Ia berharap MPLS menjadi titik awal bagi peserta didik untuk membangun kedisiplinan dan mengenali potensi diri.
“Kami ingin peserta didik cepat beradaptasi dengan lingkungan sekolah, mengenal budaya belajar, menghormati guru, serta menemukan minat dan bakatnya. Sekolah akan terus berupaya meningkatkan kualitas layanan pendidikan agar mereka memiliki kompetensi dan siap menghadapi dunia kerja maupun melanjutkan pendidikan ke jenjang yang lebih tinggi,” ujar Anggelinus.
Sementara itu, Ketua Komite SMKN Habibola, Fransiskus Moa, S.Pd., mengingatkan para peserta didik baru agar tidak menyia-nyiakan kesempatan memperoleh pendidikan. Menurutnya, sekolah telah berkomitmen meningkatkan kualitas pembelajaran melalui penguatan kompetensi para guru.
“Anak-anak harus bangga menjadi bagian dari SMKN Habibola. Gunakan kesempatan belajar ini dengan sungguh-sungguh karena tidak semua orang memperoleh peluang yang sama. Belajarlah dengan disiplin, hormati guru dan orang tua, serta jadikan sekolah sebagai tempat membangun masa depan,” ujarnya.
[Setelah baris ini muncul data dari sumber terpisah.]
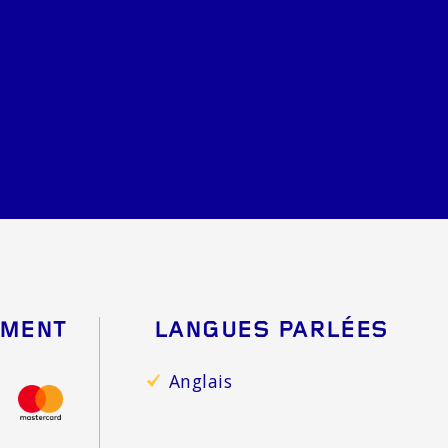
EMENT
LANGUES PARLÉES
Anglais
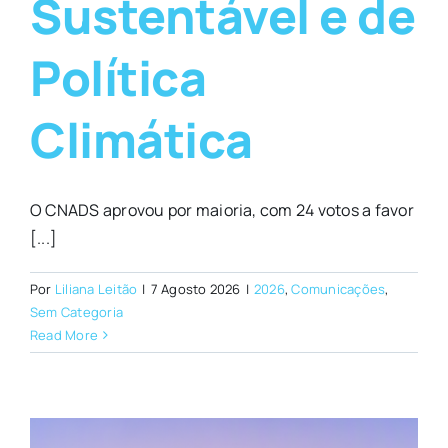
Sustentável e de
Política
Climática
O CNADS aprovou por maioria, com 24 votos a favor
[...]
Por
Liliana Leitão
|
7 Agosto 2026
|
2026
,
Comunicações
,
Sem Categoria
Read More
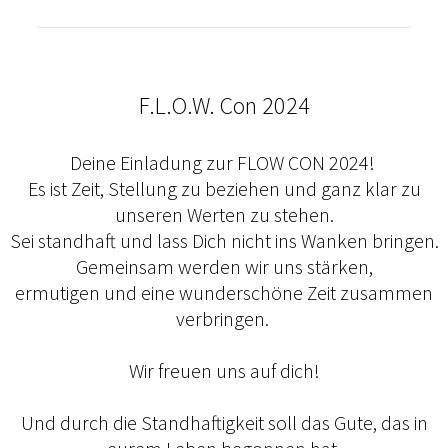
F.L.O.W. Con 2024
Deine Einladung zur FLOW CON 2024!
Es ist Zeit, Stellung zu beziehen und ganz klar zu
unseren Werten zu stehen.
Sei standhaft und lass Dich nicht ins Wanken bringen.
Gemeinsam werden wir uns stärken,
ermutigen und eine wunderschöne Zeit zusammen
verbringen.
Wir freuen uns auf dich!
Und durch die Standhaftigkeit soll das Gute, das in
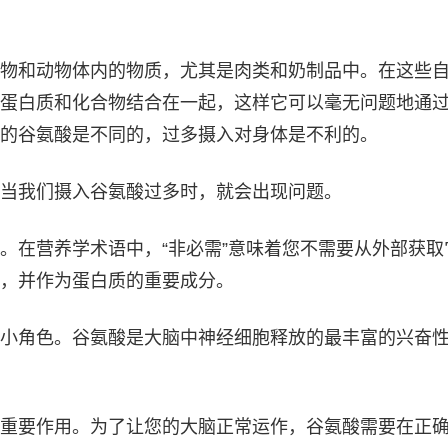
物和动物体内的物质，尤其是肉类和奶制品中。在这些
蛋白质和化合物结合在一起，这样它可以毫无问题地通
的谷氨酸是不同的，过多摄入对身体是不利的。
当我们摄入谷氨酸过多时，就会出现问题。
。在营养学术语中，“非必需”意味着您不需要从外部获取
，并作为蛋白质的重要​​成分。
小角色。谷氨酸是大脑中神经细胞释放的最丰富的兴奋
重要作用。为了让您的大脑正常运作，谷氨酸需要在正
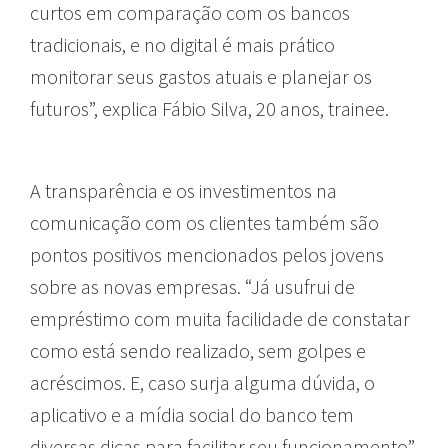
curtos em comparação com os bancos
tradicionais, e no digital é mais prático
monitorar seus gastos atuais e planejar os
futuros”, explica Fábio Silva, 20 anos, trainee.
A transparência e os investimentos na
comunicação com os clientes também são
pontos positivos mencionados pelos jovens
sobre as novas empresas. “Já usufrui de
empréstimo com muita facilidade de constatar
como está sendo realizado, sem golpes e
acréscimos. E, caso surja alguma dúvida, o
aplicativo e a mídia social do banco tem
diversas dicas para facilitar seu funcionamento”,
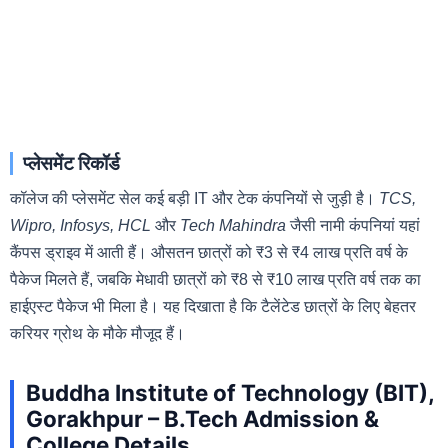
प्लेसमेंट रिकॉर्ड
कॉलेज की प्लेसमेंट सेल कई बड़ी IT और टेक कंपनियों से जुड़ी है।
TCS,
Wipro, Infosys, HCL
और
Tech Mahindra
जैसी नामी कंपनियां यहां
कैंपस ड्राइव में आती हैं। औसतन छात्रों को ₹3 से ₹4 लाख प्रति वर्ष के
पैकेज मिलते हैं, जबकि मेधावी छात्रों को ₹8 से ₹10 लाख प्रति वर्ष तक का
हाईएस्ट पैकेज भी मिला है। यह दिखाता है कि टैलेंटेड छात्रों के लिए बेहतर
करियर ग्रोथ के मौके मौजूद हैं।
Buddha Institute of Technology (BIT),
Gorakhpur – B.Tech Admission &
College Details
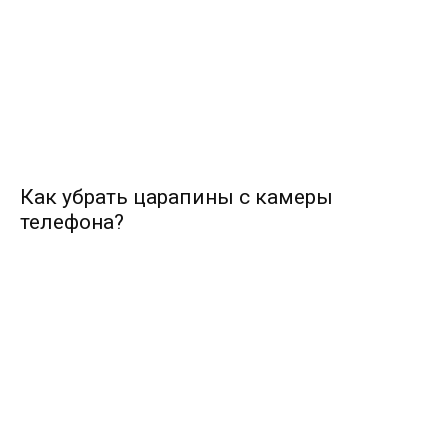
Как убрать царапины с камеры
телефона?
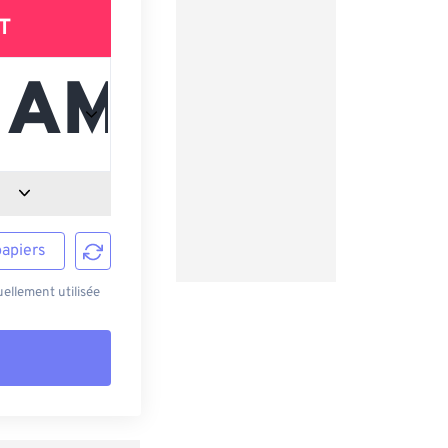
T
papiers
ellement utilisée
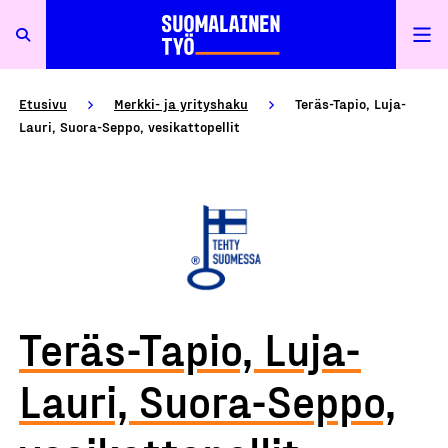
Etusivu
Merkki- ja yrityshaku
Teräs-Tapio, Luja-
Lauri, Suora-Seppo, vesikattopellit
Teräs-Tapio, Luja-
Lauri, Suora-Seppo,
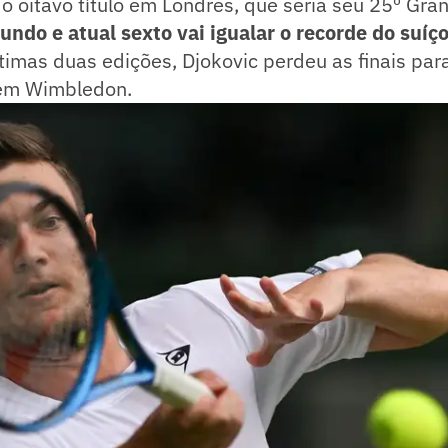
o oitavo título em Londres, que seria seu 25º Gra
ndo e atual sexto vai igualar o recorde do suíç
ltimas duas edições, Djokovic perdeu as finais par
 em Wimbledon.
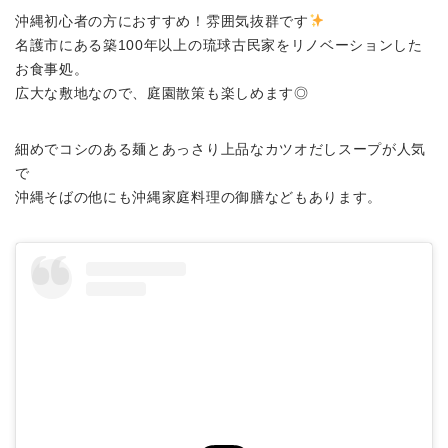
沖縄初心者の方におすすめ！雰囲気抜群です
名護市にある築100年以上の琉球古民家をリノベーションした
お食事処。
広大な敷地なので、庭園散策も楽しめます◎
細めでコシのある麺とあっさり上品なカツオだしスープが人気
で
沖縄そばの他にも沖縄家庭料理の御膳などもあります。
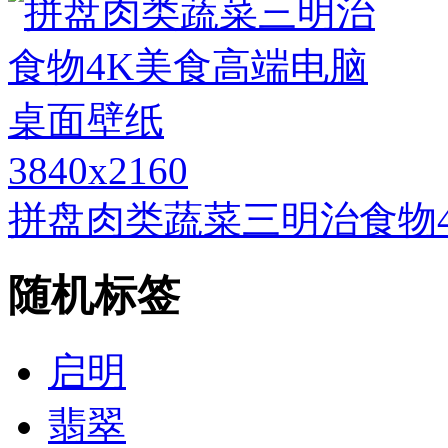
3840x2160
拼盘肉类蔬菜三明治食物
随机标签
启明
翡翠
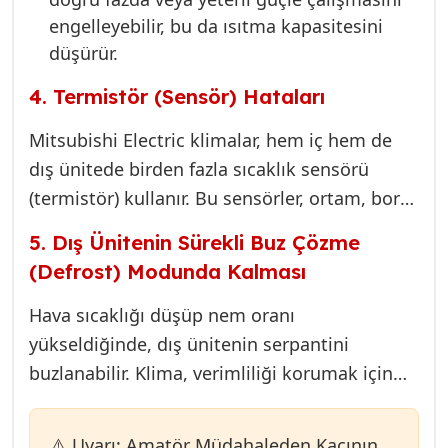
engelleyebilir, bu da ısıtma kapasitesini
düşürür.
4. Termistör (Sensör) Hataları
Mitsubishi Electric klimalar, hem iç hem de
dış ünitede birden fazla sıcaklık sensörü
(termistör) kullanır. Bu sensörler, ortam, boru
ve dış hava sıcaklıklarını ölçerek kartın
5. Dış Ünitenin Sürekli Buz Çözme
çalışma mantığını belirler. Eğer boru sensörü
(Defrost) Modunda Kalması
(pipe sensor) yanlış okuma yaparsa (örneğin,
gerçekte soğuk olmasına rağmen sıcak
Hava sıcaklığı düşüp nem oranı
okuyorsa), kart, kompresörü veya ısıtma
yükseldiğinde, dış ünitenin serpantini
döngüsünü erken durdurabilir veya hiç
buzlanabilir. Klima, verimliliği korumak için
başlatmayabilir. Bu, klimanın sürekli devreye
otomatik olarak defrost moduna geçer. Bu
girip çıkmasına yol açar.
modda ısıtma durdurulur ve enerji buzları
⚠️ Uyarı: Amatör Müdahaleden Kaçının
Fransiskus berharap seluruh peserta didik memiliki tekad untuk menyelesaikan pendidikan hingga tamat dan memanfaatkan ilmu yang diperoleh sebagai bekal kehidupan.
“Kami berharap anak-anak yang memulai langkah di sekolah ini mampu bertahan sampai lulus. Guru-guru kami terus meningkatkan kompetensi melalui berbagai pelatihan agar dapat memberikan pendidikan terbaik. Karena itu, belajarlah dengan tekun, bangun karakter yang baik, dan persiapkan diri menjadi generasi yang terampil, mandiri, serta mampu memberikan kontribusi bagi keluarga, masyarakat, dan daerah,” tutupnya.